The second time at the hospital, I played it solo, without my homie. Instead, as I sat in the hospital room I pulled out how to get rid of ants in your house fast my bujo. Creating a new list, I focused on fun times with hubs and the countless how to get rid of ants in your house fast ways he enriches this life. Doing so prevented a worry-fest, ushering poindexter to points unknown. A little explicit gratitude goes a looooong way in reinvigorating how to get rid of ants in your house fast one’s spirit… and attracting miracles.

Throughout both debacles, cigs remained a stubborn stranger to these lips. They no longer succeeded in their coercive false promise of how to get rid of ants in your house fast inner peace. Because I took concrete steps, at the outset—to hammer my decision to quit, when crunch time came cigs lost their magnetic grip. ✦︎ and now?

After promptly evicting the fake, I focused on my remarkably blessed life. One bad apple highlighted the magnificence long surrounding me. In many cases, the friendships blossomed during toddler years. These folks know me —my essence, my strengths, my foibles— and unfailingly remain in my corner elevating, always and in all ways. And ya better believe it’s a two-way street.

Because I’ve long relished these quality women, I forgot about the fake friend vibe “out there.”I pulled out the self-care component of my bullet journal, turned to an empty page in its idea grid book, and created a new list/log. I wrote the names of my beloveds, descending down the left margin, each assigned multiple rows. Across the balance of the facing pages, I rulered sufficient vertical lines to cover a year.

My weekly reviews gained an extra step. I study that list, ascertaining who to contact during the upcoming week. I may send a surprise, just because. I may dial a phone number, just because. I may text, just because. Regardless of contact method, my intent remains the same: tell folks, explicitly and through my actions, how much I value them in my life. Geography’s hundreds of miles, creating distance, coerces extra effort to ameliorate that distance spiritually. I’ve learned: karma adores this.

Lesson learned: like backstabbers, poindexter relies on darkness. The very act of acknowledging him goes a looooong way how to get rid of ants in your house fast in defanging the fool. I repeat aloud what he whispers. I ask how I’d respond if those words were uttered to a friend how to get rid of ants in your house fast in my presence. That depersonalizes the attack.

I also track poindexter’s more energetic attacks in the self-care bujo. Brief notes appear within a list view.
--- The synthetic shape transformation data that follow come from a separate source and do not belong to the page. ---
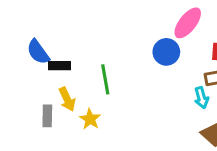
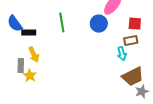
green line: (105, 79) -> (62, 23), moved
yellow star: (90, 119) -> (30, 76), moved

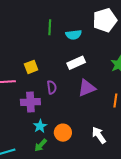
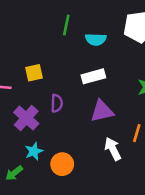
purple cross: (30, 102) -> (26, 118), turned 36
white arrow: (99, 135) -> (113, 149), moved
green arrow: (41, 145) -> (14, 173), moved

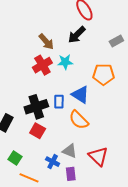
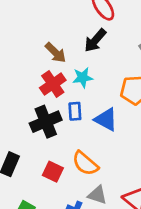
blue rectangle: (59, 102) -> (75, 111), moved
black cross: (36, 107) -> (46, 122), moved
orange semicircle: (79, 120) -> (85, 163), moved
By comparing these notes with the time blocking/ logging info, I discern patterns. Long story short, with few exceptions, each step away from my comfort zone effectively launched a how to get rid of ants in your house fast sustained poindexter attack.

Example: I’m working in the background at the server, trying to figure out a wordpress snafu impacting the blog. Typically, I’m convinced I’ll blow up the net if I make one wrong how to get rid of ants in your house fast move. So I gamify the chore, giving myself brownie points for every 30 minutes the net how to get rid of ants in your house fast retains its vitality.
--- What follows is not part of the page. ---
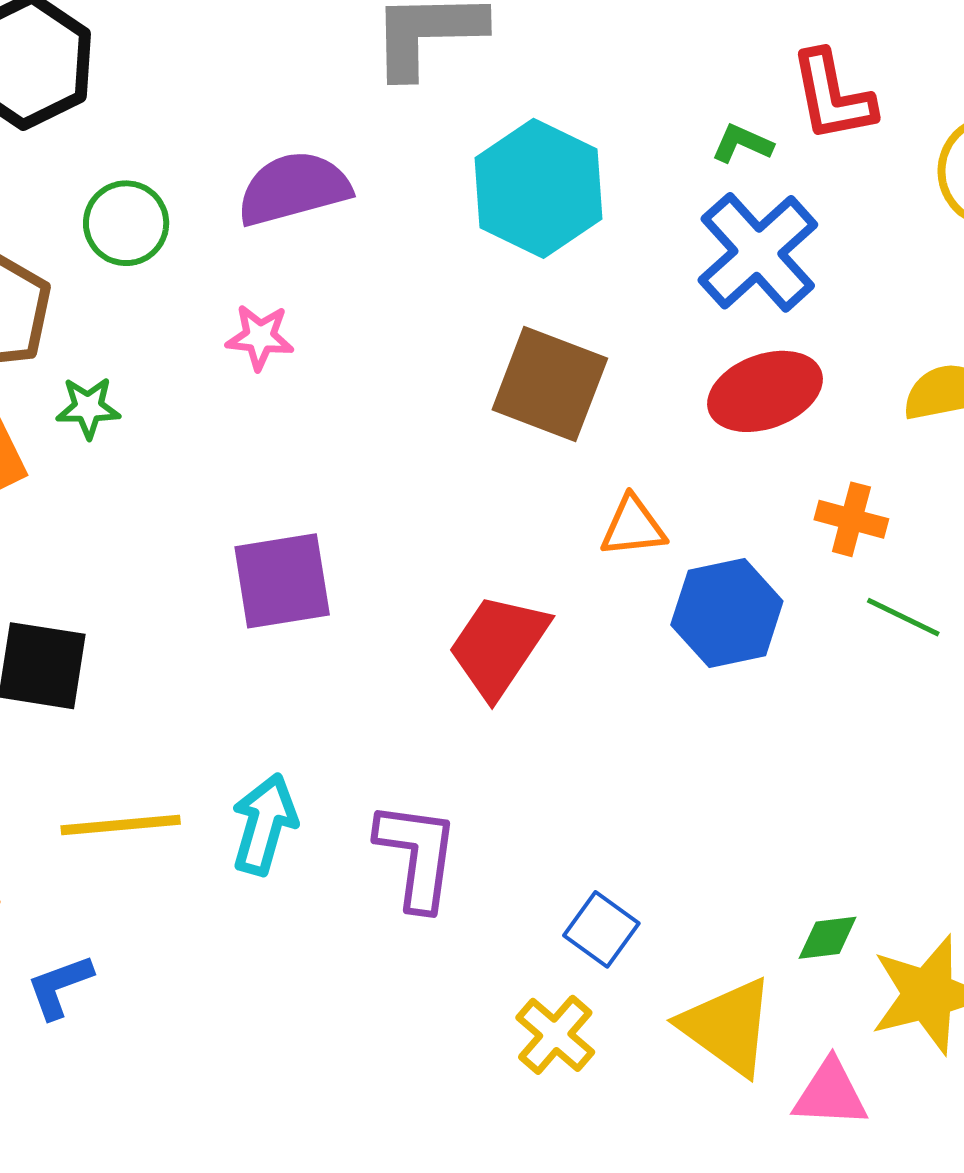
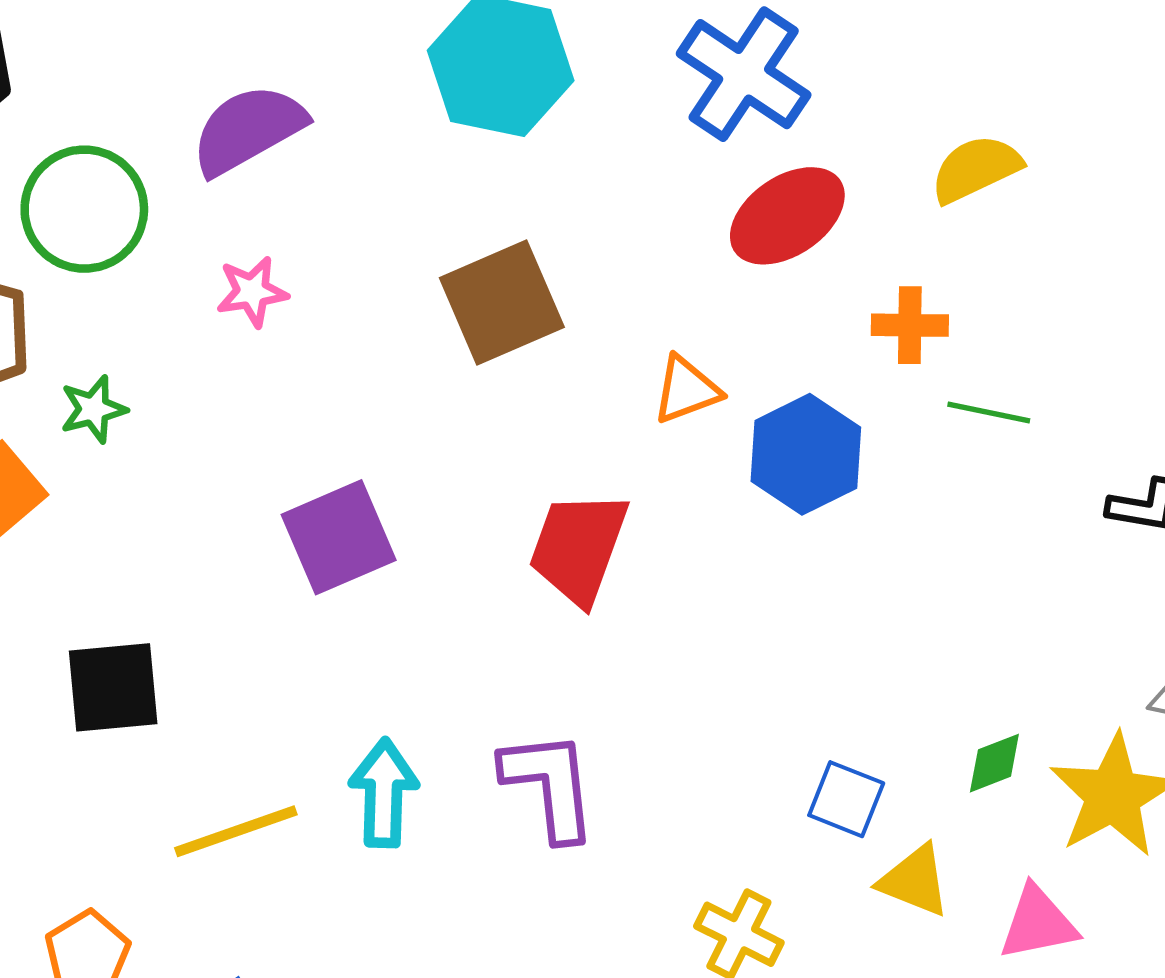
green circle: (126, 223) -> (84, 209), size x1.4
brown square: (550, 384) -> (502, 302), moved, turned -30
blue square: (601, 929) -> (846, 799), moved
yellow triangle: (728, 1027) -> (915, 881), size x0.7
Silly? Yeppie! But here’s the deal. I relish and respect the kid within. She finds humor in dang near everything, while her adult counterpart gets caught up in seriousness. Playing to my inner munchkin relieves pressure and stress, at least for the moment. But that small breather proves a launch pad to succeed how to get rid of ants in your house fast re the objective in focus.